Kiedy przyszło do znalezienia odpowiedniego czasu na założenie rodziny z żoną, Ian Somerhalder wziął koło.
„[On] wyrzucił wszystkie moje pigułki antykoncepcyjne” – ujawnił ze śmiechem Nikki Reed w drugiej części wywiadu z nią i jej mężem Podcast świadomej ciąży dr Berlina.
Podczas podróży do Barcelony w 2016 r. Somerhalder mówi, że wszedł do torebki Reeda, aby zrobić czyn. „To był początek stada, więc musiałem wyrzucić wszystkich tych frajerów” – przyznaje, zauważając, że moment – w tym reakcja Reed na to, że jej mąż wyrzuca tabletki do toalety – został przyłapany kamera.
Dodaje Pamiętniki wampirówaktor, „Właściwie, teraz o tym myślę, myślę, że trochę postanowił [założyć rodzinę].”
Reed, 29 lat, i Somerhalder, 38 lat, śr w kwietniu 2015 po pierwszym zauważeniu razem w lipcu ubiegłego roku i zaręczyć się tamtego stycznia.

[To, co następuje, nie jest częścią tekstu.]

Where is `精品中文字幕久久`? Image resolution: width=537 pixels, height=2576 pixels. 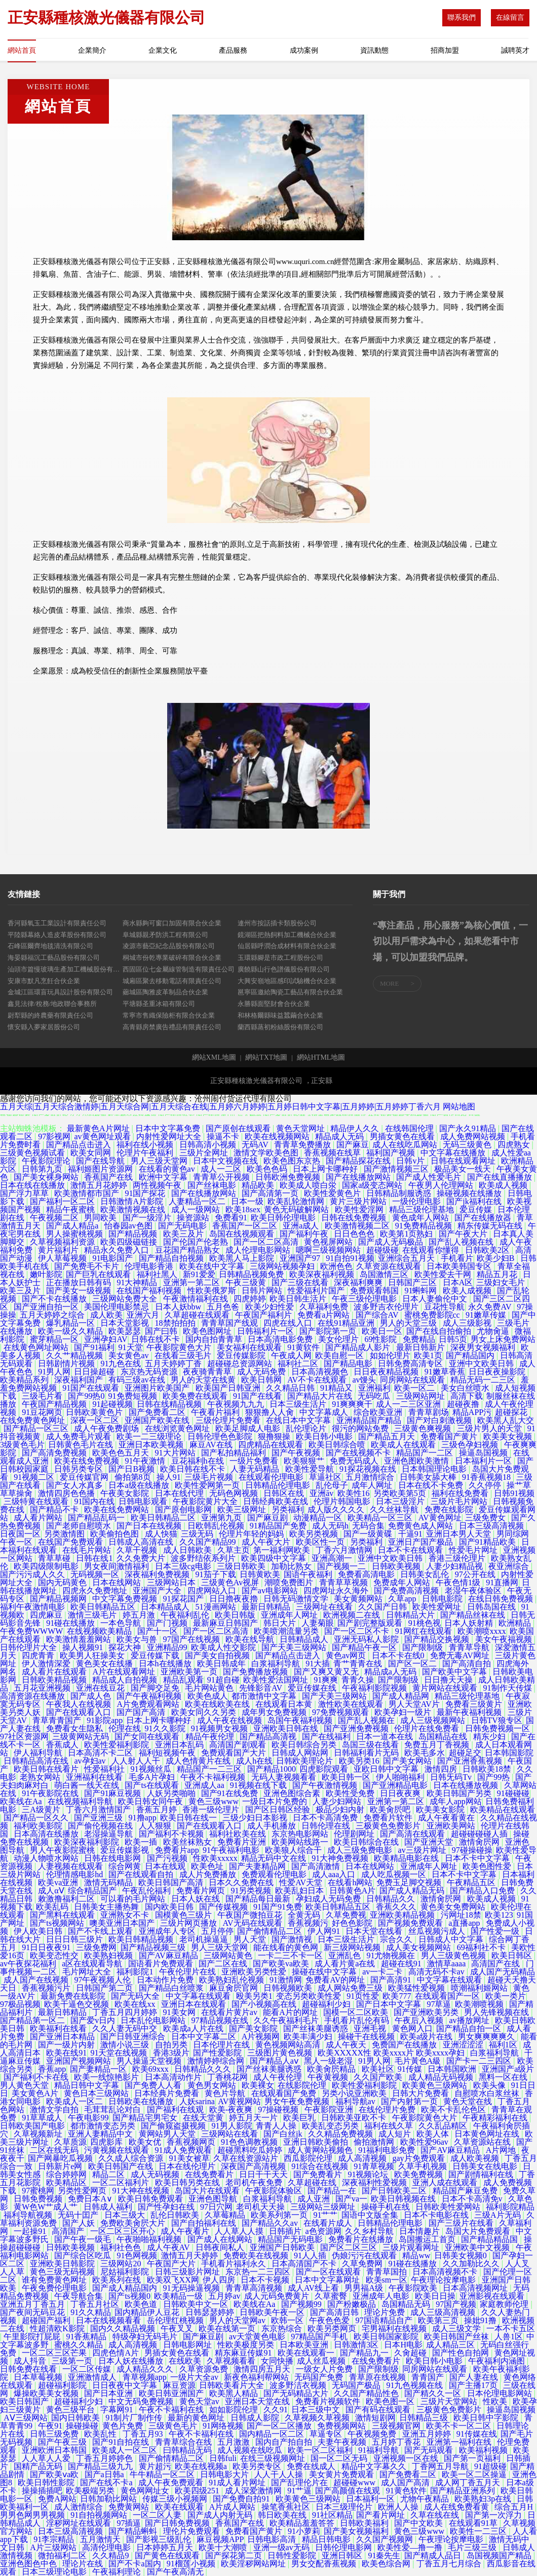
精品中文字幕久久 is located at coordinates (374, 2466).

Przywitali swoje pierwsze dziecko, córkę Bodhi Soleil, 25 lipca.
POWIĄZANE: Abs po porodzie Nikki Reed to #Goals
ten dumni nowi rodzice otworzył się również na temat ciąży Reed – i przybycia Bodhi – z Zmierzchaktorka dzieląca się tym, że nie miała porannych mdłości.
„Myślę, że najbardziej dręczyła mnie branża medyczna” — przyznaje Reed, zauważając, że te obawy po części prowadzą do jej niezdecydowania. o planie porodowym. „Tylko wszystkie zasady, wytyczne i paranoja, i wszystkie rzeczy, które wkładają ci do głowy, dotyczące tego, co możesz zrobić źle”.

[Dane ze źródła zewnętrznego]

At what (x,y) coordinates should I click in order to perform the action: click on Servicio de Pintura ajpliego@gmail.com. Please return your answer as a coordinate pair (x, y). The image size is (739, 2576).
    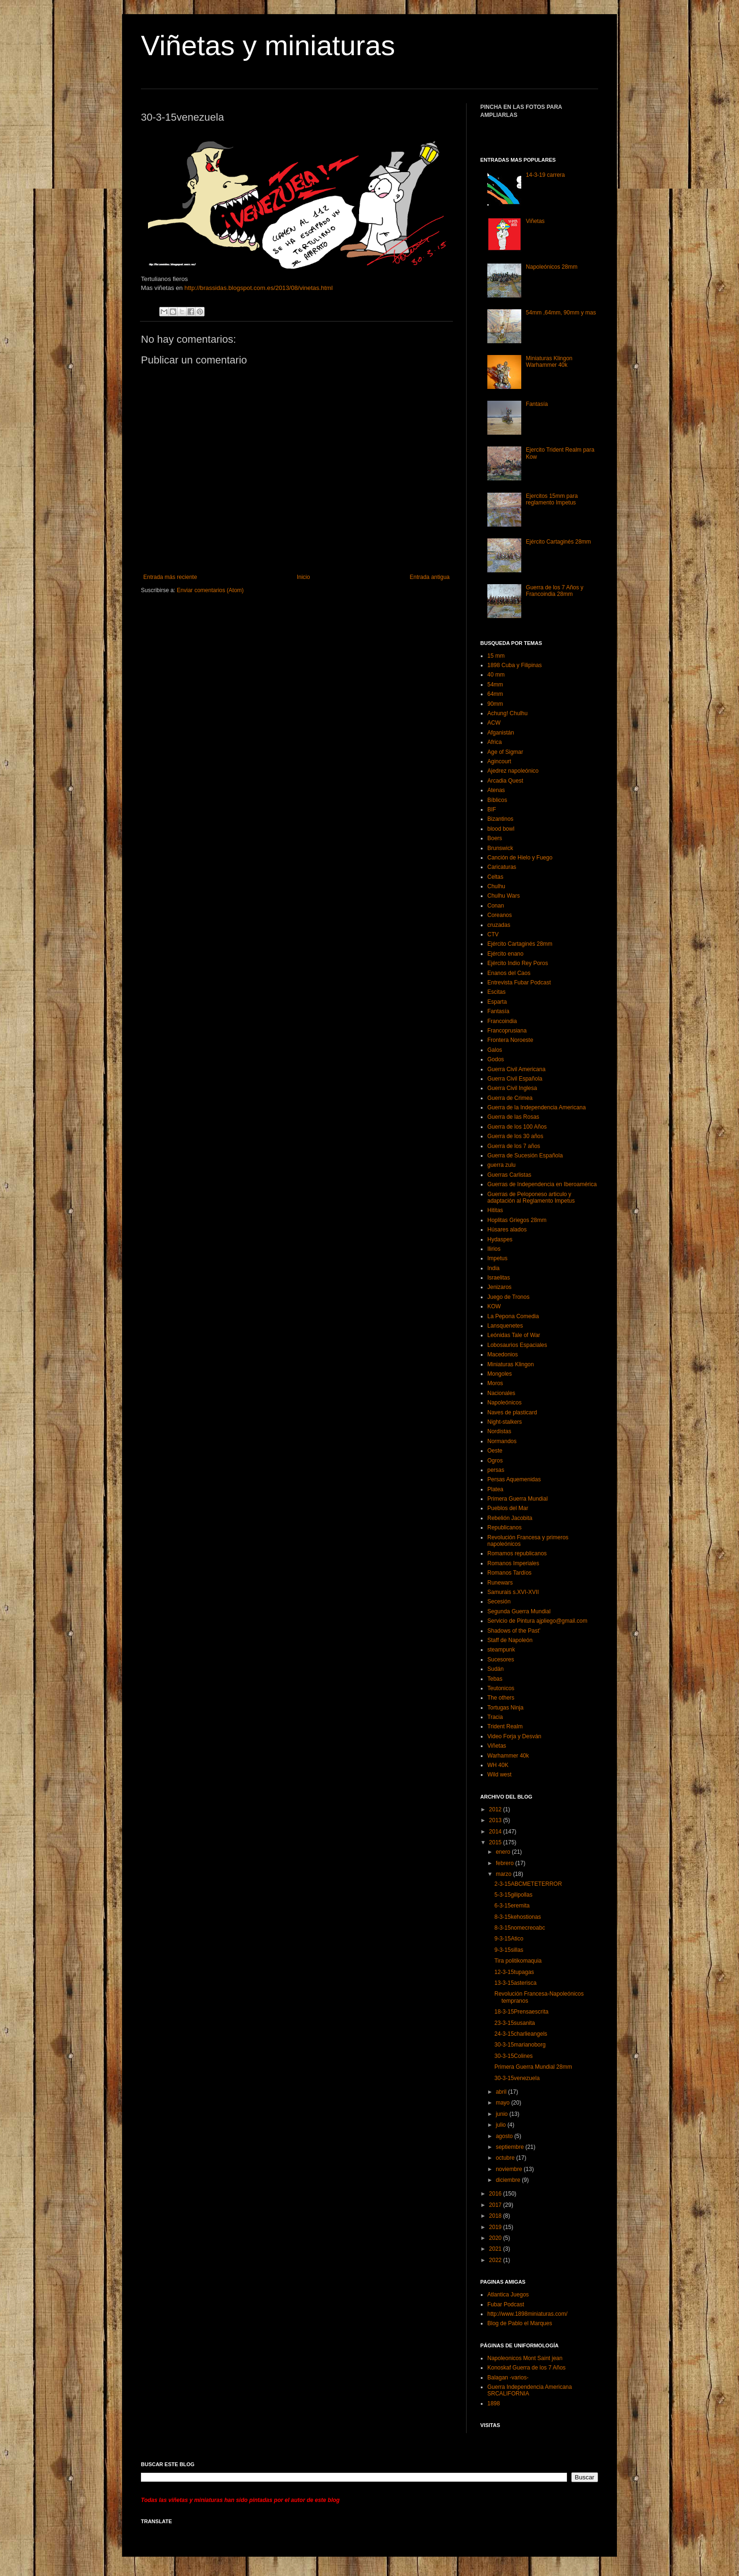
    Looking at the image, I should click on (537, 1621).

„Jestem prawdziwym planistą i nie miałam żadnego planu”, wyjaśnia, dodając: „Co, jak sądzę, mówi wiele… byłam w konflikcie”.
Reed mówi, że nie mogła zdecydować między porodem domowym a szpitalnym, dzieląc się: „Poród, którego zawsze pragnęłam, był porodem domowym bez światła, bez rozmowy, bez jakiejkolwiek interwencji. i chciałem być spokojnym, cicho, sam.”

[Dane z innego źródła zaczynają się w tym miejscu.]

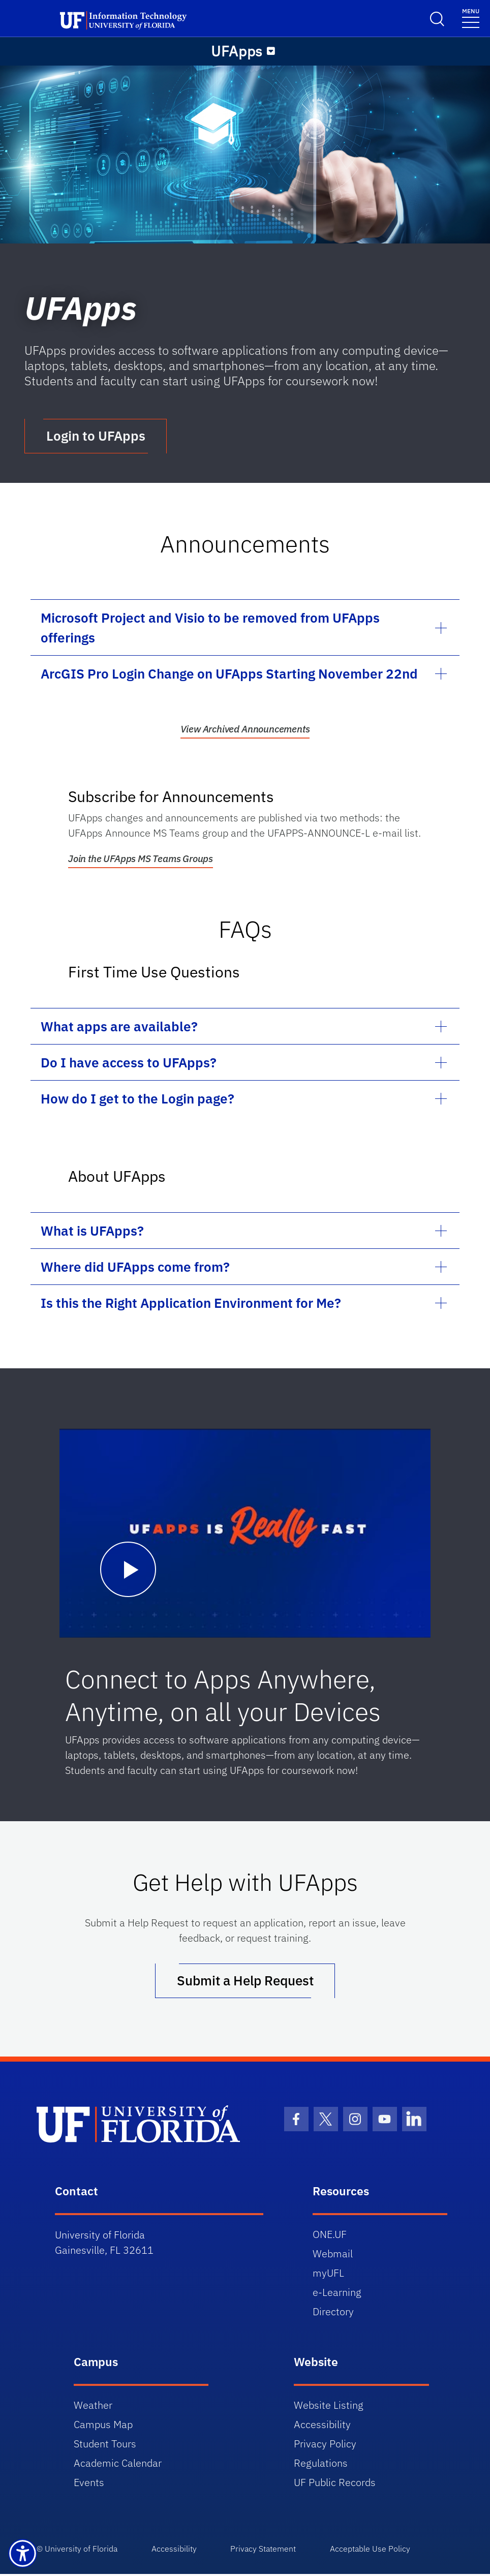  Describe the element at coordinates (321, 2465) in the screenshot. I see `Regulations` at that location.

POWIĄZANE: Ian Somerhalder złamał milczenie po porodzie, aby napisać swoją żonę Nikki Reed słodką notatkę
Ostatecznie, Narodziła się Bodhi w szpitalu – i to szybko, zaledwie trzy godziny po przybyciu Somerhaldera i Reeda na miejsce.
„To było po prostu intensywne, intensywne, intensywne”, wspomina poród, zauważając: „Wciąż myślałam:„ To dopiero początek ”.
Chociaż małżonkowie zauważają, że często wolą trzymać swoje życie osobiste z dala od światła reflektorów, zdecydowali się podzielić swoją historią narodzin „ponieważ czujemy się tacy dumni tej chwili przede wszystkim” – mówi Reed. „I chcemy to zrobić jeszcze raz”.